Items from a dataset
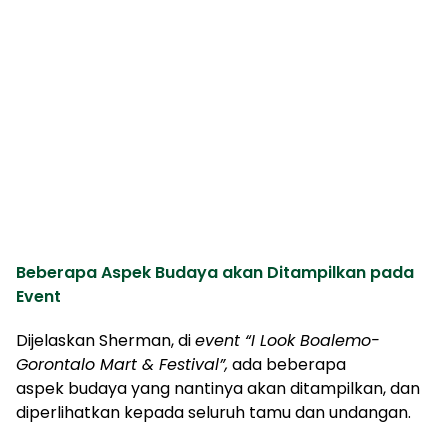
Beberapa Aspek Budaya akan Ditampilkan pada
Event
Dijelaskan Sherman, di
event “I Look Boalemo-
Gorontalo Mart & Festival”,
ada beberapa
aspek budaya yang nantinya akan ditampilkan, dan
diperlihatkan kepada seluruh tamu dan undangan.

--

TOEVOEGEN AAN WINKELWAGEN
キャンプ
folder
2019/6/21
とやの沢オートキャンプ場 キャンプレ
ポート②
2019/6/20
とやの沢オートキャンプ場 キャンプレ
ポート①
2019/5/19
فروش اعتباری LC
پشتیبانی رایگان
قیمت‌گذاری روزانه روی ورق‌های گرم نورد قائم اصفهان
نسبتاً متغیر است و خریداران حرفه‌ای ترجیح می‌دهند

* * *

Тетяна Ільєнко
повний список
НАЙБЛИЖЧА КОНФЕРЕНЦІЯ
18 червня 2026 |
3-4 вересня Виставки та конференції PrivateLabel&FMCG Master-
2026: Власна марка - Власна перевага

Directions for this task:
In the records above, find the line with "Gorontalo Mart &"; write out exactly that line and each one after it, stopping after the line with "diperlihatkan kepada seluruh".

Finished exercise:
Gorontalo Mart & Festival”,
ada beberapa
aspek budaya yang nantinya akan ditampilkan, dan
diperlihatkan kepada seluruh tamu dan undangan.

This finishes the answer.